═════ Entries supplied ═════
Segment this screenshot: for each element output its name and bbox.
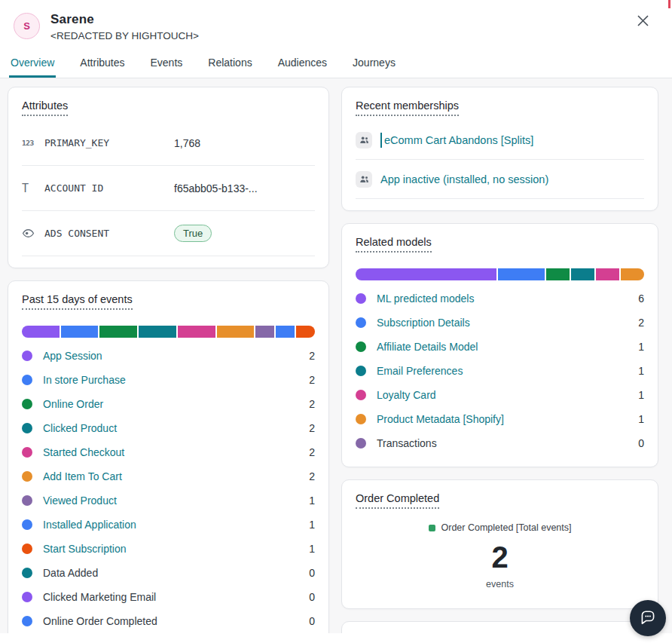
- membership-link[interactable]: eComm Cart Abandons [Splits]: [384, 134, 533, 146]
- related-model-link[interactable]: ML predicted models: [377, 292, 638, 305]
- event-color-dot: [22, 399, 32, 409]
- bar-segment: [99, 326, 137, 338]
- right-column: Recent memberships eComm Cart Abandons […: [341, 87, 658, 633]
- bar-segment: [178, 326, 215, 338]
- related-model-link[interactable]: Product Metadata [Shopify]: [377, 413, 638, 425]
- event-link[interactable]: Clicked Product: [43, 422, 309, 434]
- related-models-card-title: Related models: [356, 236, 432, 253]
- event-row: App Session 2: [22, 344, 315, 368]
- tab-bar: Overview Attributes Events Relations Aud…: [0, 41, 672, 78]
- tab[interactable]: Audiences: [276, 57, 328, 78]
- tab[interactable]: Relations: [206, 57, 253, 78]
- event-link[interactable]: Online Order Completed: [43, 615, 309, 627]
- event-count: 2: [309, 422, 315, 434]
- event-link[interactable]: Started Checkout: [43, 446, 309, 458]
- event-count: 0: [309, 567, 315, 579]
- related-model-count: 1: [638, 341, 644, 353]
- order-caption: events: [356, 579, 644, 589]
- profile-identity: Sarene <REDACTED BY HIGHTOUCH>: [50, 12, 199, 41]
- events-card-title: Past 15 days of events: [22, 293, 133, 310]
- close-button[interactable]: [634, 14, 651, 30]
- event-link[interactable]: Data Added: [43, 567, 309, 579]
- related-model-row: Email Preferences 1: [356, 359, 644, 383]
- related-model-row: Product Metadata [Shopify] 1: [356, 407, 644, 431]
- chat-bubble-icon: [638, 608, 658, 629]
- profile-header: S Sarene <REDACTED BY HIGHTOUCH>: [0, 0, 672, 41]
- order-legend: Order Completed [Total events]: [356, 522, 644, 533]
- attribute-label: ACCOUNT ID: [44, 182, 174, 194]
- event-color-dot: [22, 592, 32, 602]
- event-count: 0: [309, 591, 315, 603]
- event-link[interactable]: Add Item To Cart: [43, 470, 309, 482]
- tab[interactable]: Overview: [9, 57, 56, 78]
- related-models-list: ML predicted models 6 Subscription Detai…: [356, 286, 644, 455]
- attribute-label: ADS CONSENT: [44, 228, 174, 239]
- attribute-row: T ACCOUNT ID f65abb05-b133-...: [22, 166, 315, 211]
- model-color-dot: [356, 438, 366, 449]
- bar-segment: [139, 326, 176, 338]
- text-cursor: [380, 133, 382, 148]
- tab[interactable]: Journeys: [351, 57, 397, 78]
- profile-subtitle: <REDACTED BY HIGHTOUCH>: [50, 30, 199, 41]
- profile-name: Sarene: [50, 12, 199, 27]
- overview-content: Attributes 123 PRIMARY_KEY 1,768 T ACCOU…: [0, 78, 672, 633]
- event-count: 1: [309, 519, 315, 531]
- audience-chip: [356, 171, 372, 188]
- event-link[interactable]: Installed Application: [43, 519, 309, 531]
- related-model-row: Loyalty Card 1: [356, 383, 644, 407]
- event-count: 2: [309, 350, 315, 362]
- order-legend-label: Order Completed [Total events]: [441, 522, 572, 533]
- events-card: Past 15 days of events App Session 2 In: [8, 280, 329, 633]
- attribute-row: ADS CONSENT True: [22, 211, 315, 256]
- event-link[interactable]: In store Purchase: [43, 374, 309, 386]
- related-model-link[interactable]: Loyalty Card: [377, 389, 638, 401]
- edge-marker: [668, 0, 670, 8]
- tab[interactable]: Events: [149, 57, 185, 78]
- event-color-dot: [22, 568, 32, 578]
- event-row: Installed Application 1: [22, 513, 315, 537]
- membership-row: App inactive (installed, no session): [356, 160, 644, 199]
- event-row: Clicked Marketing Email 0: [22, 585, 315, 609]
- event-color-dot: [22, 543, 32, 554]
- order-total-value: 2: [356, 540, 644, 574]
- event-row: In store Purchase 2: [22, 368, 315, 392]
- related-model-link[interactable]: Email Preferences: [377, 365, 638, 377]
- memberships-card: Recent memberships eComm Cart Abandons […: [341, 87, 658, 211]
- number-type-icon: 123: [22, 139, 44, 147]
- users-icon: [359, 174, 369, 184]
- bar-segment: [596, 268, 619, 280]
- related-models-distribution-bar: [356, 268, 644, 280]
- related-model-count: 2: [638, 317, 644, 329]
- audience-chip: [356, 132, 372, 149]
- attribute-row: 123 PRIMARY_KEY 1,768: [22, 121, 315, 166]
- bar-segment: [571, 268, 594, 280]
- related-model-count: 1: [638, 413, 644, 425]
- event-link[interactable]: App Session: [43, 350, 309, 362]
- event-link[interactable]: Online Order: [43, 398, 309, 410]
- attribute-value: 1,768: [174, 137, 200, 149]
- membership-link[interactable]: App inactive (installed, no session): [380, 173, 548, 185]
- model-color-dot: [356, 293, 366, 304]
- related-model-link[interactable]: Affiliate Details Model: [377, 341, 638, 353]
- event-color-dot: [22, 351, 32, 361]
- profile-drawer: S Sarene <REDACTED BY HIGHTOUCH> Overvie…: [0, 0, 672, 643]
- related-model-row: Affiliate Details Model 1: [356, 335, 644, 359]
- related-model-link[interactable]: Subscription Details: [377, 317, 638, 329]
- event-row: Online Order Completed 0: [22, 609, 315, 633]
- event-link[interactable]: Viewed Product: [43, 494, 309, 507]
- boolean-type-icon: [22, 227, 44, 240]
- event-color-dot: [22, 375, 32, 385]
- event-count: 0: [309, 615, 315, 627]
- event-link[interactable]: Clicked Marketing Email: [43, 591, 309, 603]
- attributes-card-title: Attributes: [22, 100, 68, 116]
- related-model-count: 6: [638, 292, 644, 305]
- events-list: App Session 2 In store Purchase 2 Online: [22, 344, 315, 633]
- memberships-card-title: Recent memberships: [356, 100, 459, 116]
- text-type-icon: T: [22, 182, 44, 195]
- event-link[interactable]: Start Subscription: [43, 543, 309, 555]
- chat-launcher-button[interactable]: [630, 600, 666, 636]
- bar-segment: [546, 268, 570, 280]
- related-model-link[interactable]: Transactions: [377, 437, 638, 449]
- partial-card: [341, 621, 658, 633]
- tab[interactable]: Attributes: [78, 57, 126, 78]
═════
About this exercise:
Each record above should be duplicated word for word, with no pictures included.

Written solution:
Segment this screenshot: for each element output its name and bbox.
- membership-link[interactable]: eComm Cart Abandons [Splits]: [384, 134, 533, 146]
- related-model-link[interactable]: ML predicted models: [377, 292, 638, 305]
- event-color-dot: [22, 399, 32, 409]
- bar-segment: [99, 326, 137, 338]
- right-column: Recent memberships eComm Cart Abandons […: [341, 87, 658, 633]
- bar-segment: [178, 326, 215, 338]
- related-model-link[interactable]: Product Metadata [Shopify]: [377, 413, 638, 425]
- event-link[interactable]: Clicked Product: [43, 422, 309, 434]
- related-models-card-title: Related models: [356, 236, 432, 253]
- event-row: App Session 2: [22, 344, 315, 368]
- tab-bar: Overview Attributes Events Relations Aud…: [0, 41, 672, 78]
- tab[interactable]: Audiences: [276, 57, 328, 78]
- tab[interactable]: Relations: [206, 57, 253, 78]
- event-link[interactable]: Online Order Completed: [43, 615, 309, 627]
- event-count: 2: [309, 422, 315, 434]
- event-link[interactable]: Started Checkout: [43, 446, 309, 458]
- event-count: 0: [309, 567, 315, 579]
- related-model-count: 1: [638, 341, 644, 353]
- order-caption: events: [356, 579, 644, 589]
- profile-identity: Sarene <REDACTED BY HIGHTOUCH>: [50, 12, 199, 41]
- events-card-title: Past 15 days of events: [22, 293, 133, 310]
- close-button[interactable]: [634, 14, 651, 30]
- event-link[interactable]: Data Added: [43, 567, 309, 579]
- related-model-row: Email Preferences 1: [356, 359, 644, 383]
- related-model-row: Product Metadata [Shopify] 1: [356, 407, 644, 431]
- chat-bubble-icon: [638, 608, 658, 629]
- profile-header: S Sarene <REDACTED BY HIGHTOUCH>: [0, 0, 672, 41]
- order-legend: Order Completed [Total events]: [356, 522, 644, 533]
- attribute-label: ACCOUNT ID: [44, 182, 174, 194]
- event-color-dot: [22, 592, 32, 602]
- event-count: 0: [309, 591, 315, 603]
- event-link[interactable]: Add Item To Cart: [43, 470, 309, 482]
- tab[interactable]: Overview: [9, 57, 56, 78]
- related-models-list: ML predicted models 6 Subscription Detai…: [356, 286, 644, 455]
- attribute-label: ADS CONSENT: [44, 228, 174, 239]
- attribute-row: T ACCOUNT ID f65abb05-b133-...: [22, 166, 315, 211]
- model-color-dot: [356, 438, 366, 449]
- bar-segment: [139, 326, 176, 338]
- text-cursor: [380, 133, 382, 148]
- tab[interactable]: Journeys: [351, 57, 397, 78]
- profile-subtitle: <REDACTED BY HIGHTOUCH>: [50, 30, 199, 41]
- profile-name: Sarene: [50, 12, 199, 27]
- overview-content: Attributes 123 PRIMARY_KEY 1,768 T ACCOU…: [0, 78, 672, 633]
- event-count: 1: [309, 519, 315, 531]
- audience-chip: [356, 171, 372, 188]
- event-link[interactable]: Installed Application: [43, 519, 309, 531]
- related-model-row: Loyalty Card 1: [356, 383, 644, 407]
- event-count: 2: [309, 350, 315, 362]
- order-legend-label: Order Completed [Total events]: [441, 522, 572, 533]
- events-card: Past 15 days of events App Session 2 In: [8, 280, 329, 633]
- attribute-row: ADS CONSENT True: [22, 211, 315, 256]
- event-link[interactable]: In store Purchase: [43, 374, 309, 386]
- related-model-link[interactable]: Loyalty Card: [377, 389, 638, 401]
- edge-marker: [668, 0, 670, 8]
- tab[interactable]: Events: [149, 57, 185, 78]
- event-color-dot: [22, 568, 32, 578]
- event-row: Installed Application 1: [22, 513, 315, 537]
- membership-row: App inactive (installed, no session): [356, 160, 644, 199]
- event-row: Clicked Marketing Email 0: [22, 585, 315, 609]
- event-color-dot: [22, 543, 32, 554]
- order-total-value: 2: [356, 540, 644, 574]
- event-row: In store Purchase 2: [22, 368, 315, 392]
- related-model-link[interactable]: Email Preferences: [377, 365, 638, 377]
- memberships-card: Recent memberships eComm Cart Abandons […: [341, 87, 658, 211]
- number-type-icon: 123: [22, 139, 44, 147]
- users-icon: [359, 174, 369, 184]
- bar-segment: [596, 268, 619, 280]
- related-models-distribution-bar: [356, 268, 644, 280]
- related-model-count: 2: [638, 317, 644, 329]
- audience-chip: [356, 132, 372, 149]
- attribute-row: 123 PRIMARY_KEY 1,768: [22, 121, 315, 166]
- bar-segment: [571, 268, 594, 280]
- related-model-count: 1: [638, 413, 644, 425]
- event-link[interactable]: App Session: [43, 350, 309, 362]
- event-link[interactable]: Online Order: [43, 398, 309, 410]
- attribute-value: 1,768: [174, 137, 200, 149]
- membership-link[interactable]: App inactive (installed, no session): [380, 173, 548, 185]
- model-color-dot: [356, 293, 366, 304]
- related-model-link[interactable]: Affiliate Details Model: [377, 341, 638, 353]
- event-color-dot: [22, 351, 32, 361]
- profile-drawer: S Sarene <REDACTED BY HIGHTOUCH> Overvie…: [0, 0, 672, 643]
- related-model-row: Affiliate Details Model 1: [356, 335, 644, 359]
- related-model-link[interactable]: Subscription Details: [377, 317, 638, 329]
- event-row: Online Order Completed 0: [22, 609, 315, 633]
- event-link[interactable]: Viewed Product: [43, 494, 309, 507]
- boolean-type-icon: [22, 227, 44, 240]
- event-color-dot: [22, 375, 32, 385]
- event-count: 0: [309, 615, 315, 627]
- event-link[interactable]: Clicked Marketing Email: [43, 591, 309, 603]
- attributes-card-title: Attributes: [22, 100, 68, 116]
- related-model-count: 6: [638, 292, 644, 305]
- events-list: App Session 2 In store Purchase 2 Online: [22, 344, 315, 633]
- memberships-card-title: Recent memberships: [356, 100, 459, 116]
- text-type-icon: T: [22, 182, 44, 195]
- event-link[interactable]: Start Subscription: [43, 543, 309, 555]
- chat-launcher-button[interactable]: [630, 600, 666, 636]
- bar-segment: [546, 268, 570, 280]
- related-model-link[interactable]: Transactions: [377, 437, 638, 449]
- partial-card: [341, 621, 658, 633]
- tab[interactable]: Attributes: [78, 57, 126, 78]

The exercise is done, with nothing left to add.